La norme
NF EN ISO/ASTM 52900
définit la fabrication
additive comme l’ensemble des procédés consistant à assembler des
matériaux pour fabriquer des pièces à partir de données de modèle
3D, en général couche après couche, à l’inverse des méthodologies
de fabrication soustractive et de fabrication mise en forme.
Les procédés de fabrication additive métallique peuvent être séparés
en deux grandes classes définies par le mode de consolidation de la
pièce imprimée :
•
procédés directs avec fusion
: nécessitent une seule
étape de consolidation (ex. : fusion sur lit de poudre – PBF, dépôt
de matière sous flux d’énergie concentrée – DED). Ces technologies
ont généralement un niveau de maturité permettant une appréhension
totale de la chaîne de la valeur ;
•
procédés indirects sans fusion
: nécessitent plusieurs
étapes de consolidation (ex. : impression 3D sable + fonderie,
Metal Binder Jetting
– MBJ/stéréolithographie/dépôt fil/projection
de matière + frittage + couche solide métallique + brasage/soudage
diffusion). Les technologies s’appuyant sur des mélanges métal + liant
possèdent une maturité industrielle croissante ces dernières années.

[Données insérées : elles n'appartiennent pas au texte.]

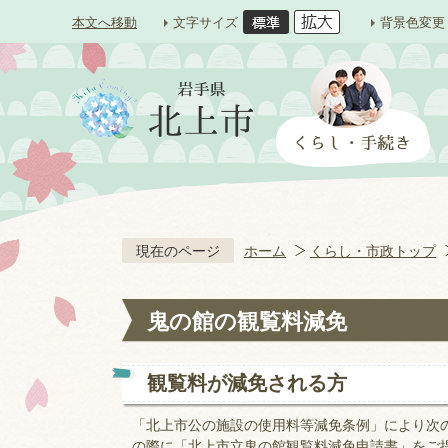
本文へ移動
文字サイズ
背景色変更
現在のページ
ホーム
くらし・市政トップ
鬼の館の観覧料減免
観覧料が減免される方
「北上市公の施設の使用料等減免条例」により次
の際に「北上市立鬼の館観覧料減免申請書」をご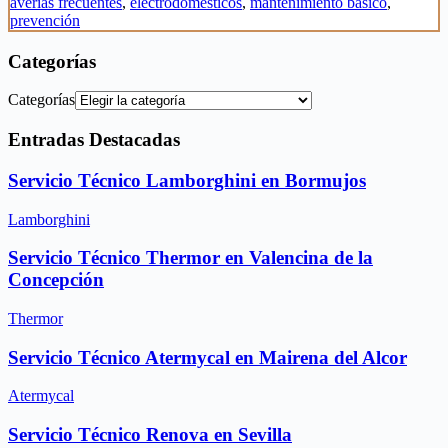
averías frecuentes
,
electrodomésticos
,
mantenimiento básico
,
prevención
Categorías
Categorías
Entradas Destacadas
Servicio Técnico Lamborghini en Bormujos
Lamborghini
Servicio Técnico Thermor en Valencina de la
Concepción
Thermor
Servicio Técnico Atermycal en Mairena del Alcor
Atermycal
Servicio Técnico Renova en Sevilla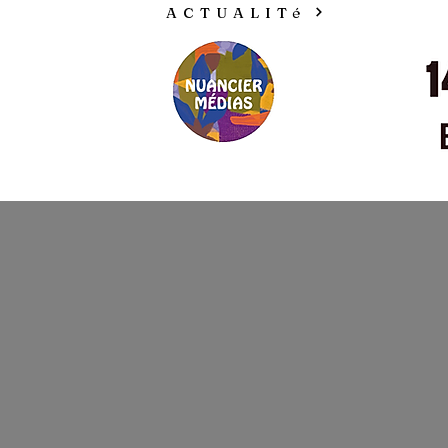
ACTUALITé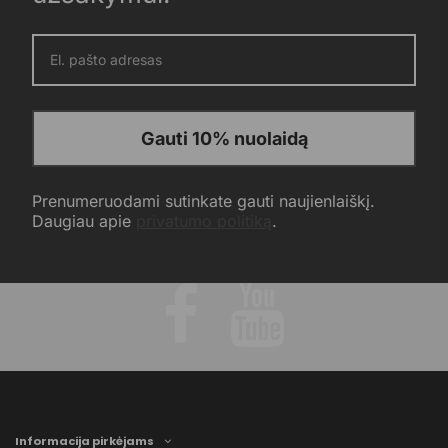
Gauti 10% nuolaidą
Prenumeruodami sutinkate gauti naujienlaiškį.
Daugiau apie
privatumo politiką
.
Informacija pirkėjams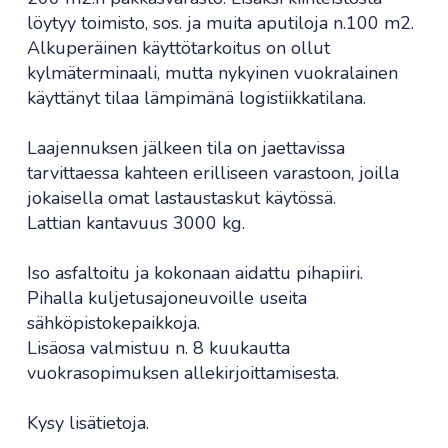
löytyy toimisto, sos. ja muita aputiloja n.100 m2.
Alkuperäinen käyttötarkoitus on ollut
kylmäterminaali, mutta nykyinen vuokralainen
käyttänyt tilaa lämpimänä logistiikkatilana.
Laajennuksen jälkeen tila on jaettavissa
tarvittaessa kahteen erilliseen varastoon, joilla
jokaisella omat lastaustaskut käytössä.
Lattian kantavuus 3000 kg.
Iso asfaltoitu ja kokonaan aidattu pihapiiri.
Pihalla kuljetusajoneuvoille useita
sähköpistokepaikkoja.
Lisäosa valmistuu n. 8 kuukautta
vuokrasopimuksen allekirjoittamisesta.
Kysy lisätietoja.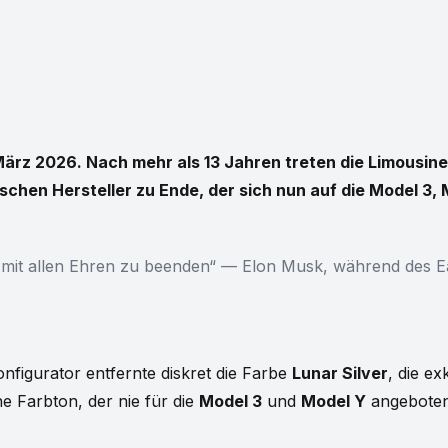
ärz 2026. Nach mehr als 13 Jahren treten die Limousine, 
ischen Hersteller zu Ende, der sich nun auf die Model 3
X mit allen Ehren zu beenden“ — Elon Musk, während des E
nfigurator entfernte diskret die Farbe
Lunar Silver
, die e
he Farbton, der nie für die
Model 3
und
Model Y
angeboten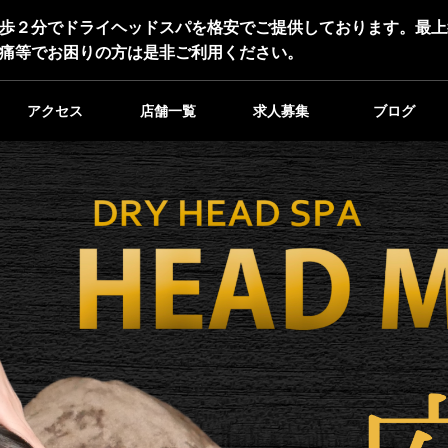
歩２分でドライヘッドスパを格安でご提供しております。最上
痛等でお困りの方は是非ご利用ください。
アクセス
店舗一覧
求人募集
ブログ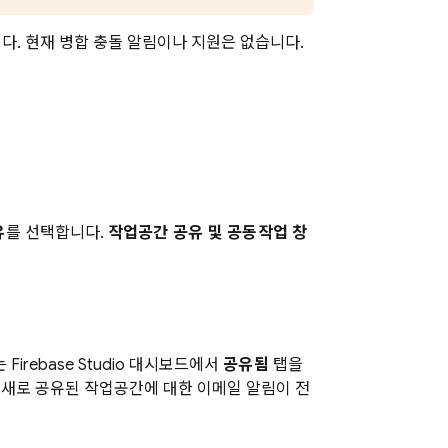
. 현재 병합 충돌 알림이나 지원은 없습니다.
유
를 선택합니다.
작업공간 공유 및 공동작업 창
는
Firebase Studio
대시보드에서
공유됨
탭을
 새로 공유된 작업공간에 대한 이메일 알림이 전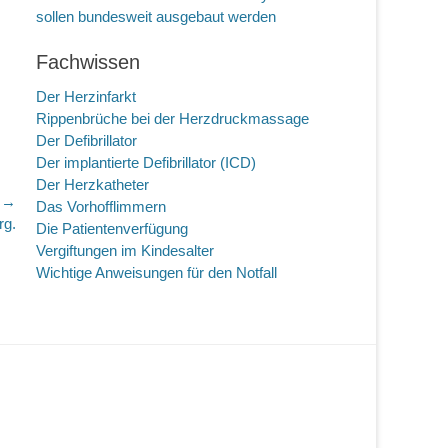
sollen bundesweit ausgebaut werden
Fachwissen
Der Herzinfarkt
Rippenbrüche bei der Herzdruckmassage
Der Defibrillator
Der implantierte Defibrillator (ICD)
Der Herzkatheter
r →
Das Vorhofflimmern
rg.
Die Patientenverfügung
Vergiftungen im Kindesalter
Wichtige Anweisungen für den Notfall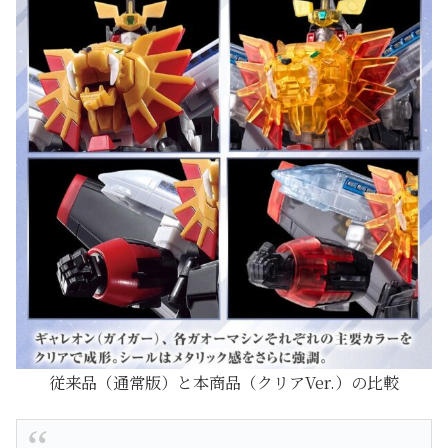
従来品（通常版）と本商品（クリアVer.）の比較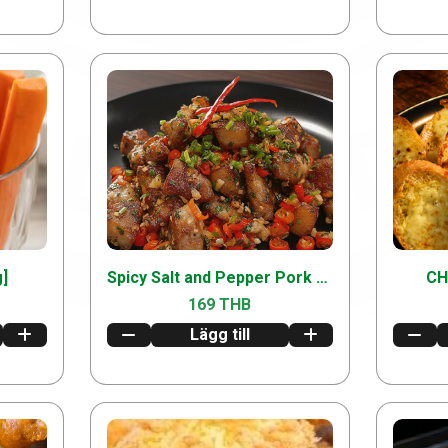
g]
Spicy Salt and Pepper Pork Belly [น้ำปลา] [200g] [เกลือและพริกไทย]
CH
169 THB
Lägg till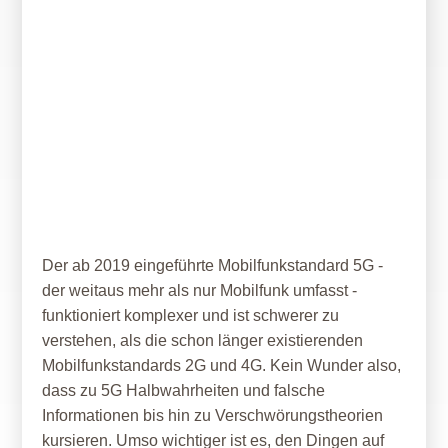
29. Februar 2024
5G in fünf Kapiteln
Der ab 2019 eingeführte Mobilfunkstandard 5G -
der weitaus mehr als nur Mobilfunk umfasst -
funktioniert komplexer und ist schwerer zu
verstehen, als die schon länger existierenden
Mobilfunkstandards 2G und 4G. Kein Wunder also,
dass zu 5G Halbwahrheiten und falsche
Informationen bis hin zu Verschwörungstheorien
kursieren. Umso wichtiger ist es, den Dingen auf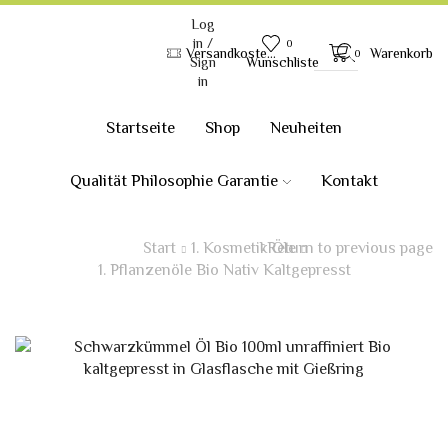
Log
in /
0
Versandkostenfrei ab 120.-€ innerhalb Deutschland
Warenkorb
0
Search
Wunschliste
Sign
input
in
Startseite
Shop
Neuheiten
Qualität Philosophie Garantie
Kontakt
Start
1. Kosmetik Öle
Return to previous page
1. Pflanzenöle Bio Nativ Kaltgepresst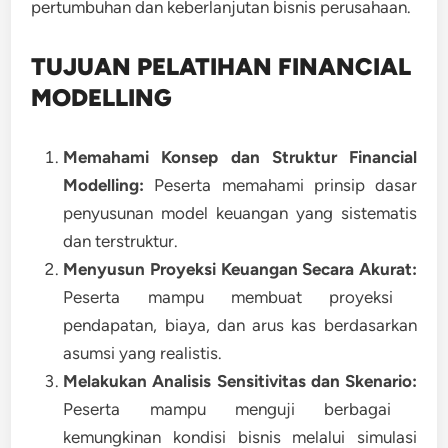
pertumbuhan dan keberlanjutan bisnis perusahaan.
TUJUAN PELATIHAN FINANCIAL
MODELLING
Memahami Konsep dan Struktur Financial
Modelling:
Peserta memahami prinsip dasar
penyusunan model keuangan yang sistematis
dan terstruktur.
Menyusun Proyeksi Keuangan Secara Akurat:
Peserta mampu membuat proyeksi
pendapatan, biaya, dan arus kas berdasarkan
asumsi yang realistis.
Melakukan Analisis Sensitivitas dan Skenario:
Peserta mampu menguji berbagai
kemungkinan kondisi bisnis melalui simulasi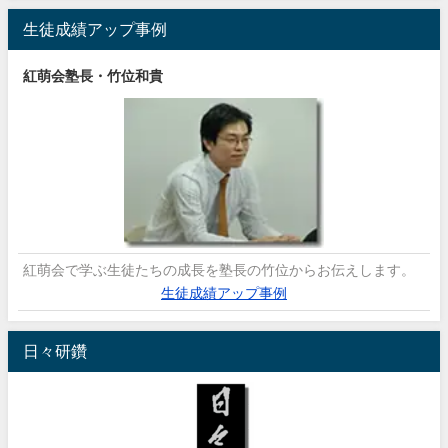
生徒成績アップ事例
紅萌会塾長・竹位和貴
紅萌会で学ぶ生徒たちの成長を塾長の竹位からお伝えします。
生徒成績アップ事例
日々研鑽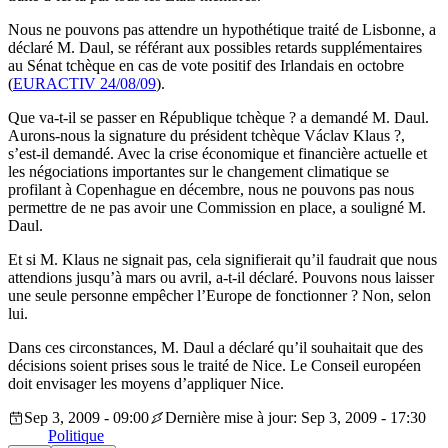
Nous ne pouvons pas attendre un hypothétique traité de Lisbonne, a
déclaré M. Daul, se référant aux possibles retards supplémentaires
au Sénat tchèque en cas de vote positif des Irlandais en octobre
(
EURACTIV 24/08/09
).
Que va-t-il se passer en République tchèque ? a demandé M. Daul.
Aurons-nous la signature du président tchèque Václav Klaus ?,
s’est-il demandé. Avec la crise économique et financière actuelle et
les négociations importantes sur le changement climatique se
profilant à Copenhague en décembre, nous ne pouvons pas nous
permettre de ne pas avoir une Commission en place, a souligné M.
Daul.
Et si M. Klaus ne signait pas, cela signifierait qu’il faudrait que nous
attendions jusqu’à mars ou avril, a-t-il déclaré. Pouvons nous laisser
une seule personne empêcher l’Europe de fonctionner ? Non, selon
lui.
Dans ces circonstances, M. Daul a déclaré qu’il souhaitait que des
décisions soient prises sous le traité de Nice. Le Conseil européen
doit envisager les moyens d’appliquer Nice.
Sep 3, 2009 - 09:00
Dernière mise à jour: Sep 3, 2009 - 17:30
Politique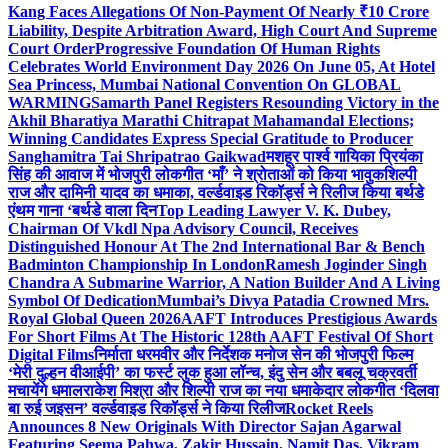
Kang Faces Allegations Of Non-Payment Of Nearly ₹10 Crore
Liability, Despite Arbitration Award, High Court And Supreme
Court Order
Progressive Foundation Of Human Rights
Celebrates World Environment Day 2026 On June 05, At Hotel
Sea Princess, Mumbai National Convention On GLOBAL
WARMING
Samarth Panel Registers Resounding Victory in the
Akhil Bharatiya Marathi Chitrapat Mahamandal Elections;
Winning Candidates Express Special Gratitude to Producer
Sanghamitra Tai Shripatrao Gaikwad
मशहूर पार्श्व गायिका प्रियंका
सिंह की आवाज में भोजपुरी लोकगीत ‘माँ’ ने श्रोताओं को किया भावुक
शिल्पी
राज और दामिनी यादव का धमाका, वर्ल्डवाइड रिकॉर्ड्स ने रिलीज किया बर्थडे
एंथम गाना ‘बर्थडे वाला दिन
Top Leading Lawyer V. K. Dubey,
Chairman Of Vkdl Npa Advisory Council, Receives
Distinguished Honour At The 2nd International Bar & Bench
Badminton Championship In London
Ramesh Joginder Singh
Chandra A Submarine Warrior, A Nation Builder And A Living
Symbol Of Dedication
Mumbai’s Divya Patadia Crowned Mrs.
Royal Global Queen 2026
AAFT Introduces Prestigious Awards
For Short Films At The Historic 128th AAFT Festival Of Short
Digital Films
निर्माता धरमवीर और निर्देशक मनोज सेन की भोजपुरी फिल्म
‘मेरी दुल्हन वीआईपी’ का फर्स्ट लुक हुआ लॉन्च, इंदु सेन और बबलू चक्रवर्ती
मचायेंगे धमाल
राकेश मिश्रा और शिल्पी राज का नया धमाकेदार लोकगीत ‘दिलवा
बा रुई जइसन’ वर्ल्डवाइड रिकॉर्ड्स ने किया रिलीज
Rocket Reels
Announces 8 New Originals With Director Sajan Agarwal
Featuring Seema Pahwa, Zakir Hussain, Namit Das, Vikram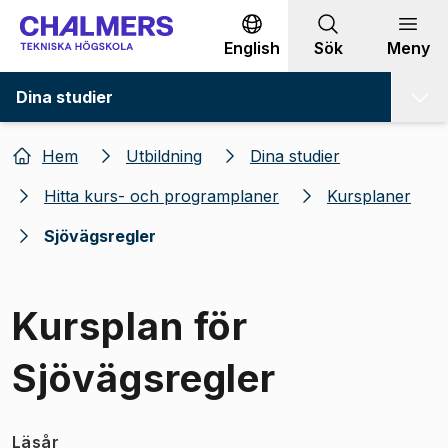
Gå till innehållet
English
Sök
Meny
Dina studier
Hem
Utbildning
Dina studier
Hitta kurs- och programplaner
Kursplaner
Sjövägsregler
Kursplan för
Sjövägsregler
Läsår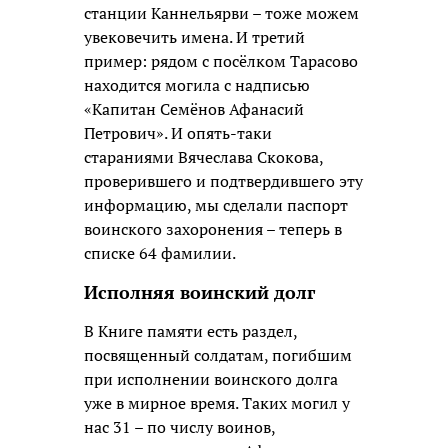
станции Каннельярви – тоже можем
увековечить имена. И третий
пример: рядом с посёлком Тарасово
находится могила с надписью
«Капитан Семёнов Афанасий
Петрович». И опять-таки
стараниями Вячеслава Скокова,
проверившего и подтвердившего эту
информацию, мы сделали паспорт
воинского захоронения – теперь в
списке 64 фамилии.
Исполняя воинский долг
В Книге памяти есть раздел,
посвященный солдатам, погибшим
при исполнении воинского долга
уже в мирное время. Таких могил у
нас 31 – по числу воинов,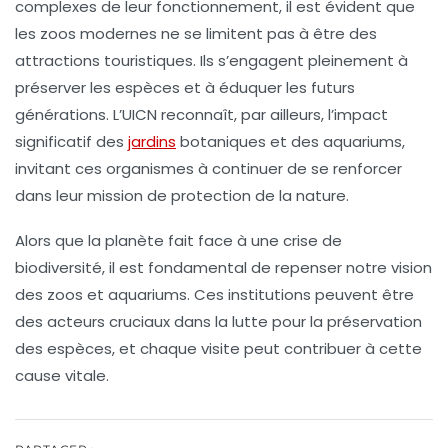
complexes de leur fonctionnement, il est évident que
les zoos modernes ne se limitent pas à être des
attractions touristiques. Ils s’engagent pleinement à
préserver les
espèces
et à éduquer les futurs
générations. L’UICN reconnaît, par ailleurs, l’impact
significatif des
jardins
botaniques et des aquariums,
invitant ces organismes à continuer de se renforcer
dans leur mission de protection de la nature.
Alors que la planète fait face à une
crise de
biodiversité
, il est fondamental de repenser notre vision
des zoos et aquariums. Ces institutions peuvent être
des acteurs cruciaux dans la lutte pour la
préservation
des espèces, et chaque visite peut contribuer à cette
cause vitale.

L’évolution des procédés de fabrication additive entraîne naturellement
l’apparition de nouvelles solutions de fabrication permettant de lever
certains verrous technologiques comme l’augmentation de la productivité,
l’amélioration des états de surface des pièces, la réduction des contraintes
géométriques, ou encore la réduction de la quantité de supports pour
la fabrication de formes complexes.
Cet article sur la fusion laser sur lit de poudre (PBF-LB –
Powder Bed Fusion-Laser Beam
) traite du processus de production
depuis la caractérisation de la poudre jusqu’à la réalisation des
post-traitements thermiques et de finition en passant par la conception
et la fabrication, nécessaire pour assurer un bon niveau de qualité.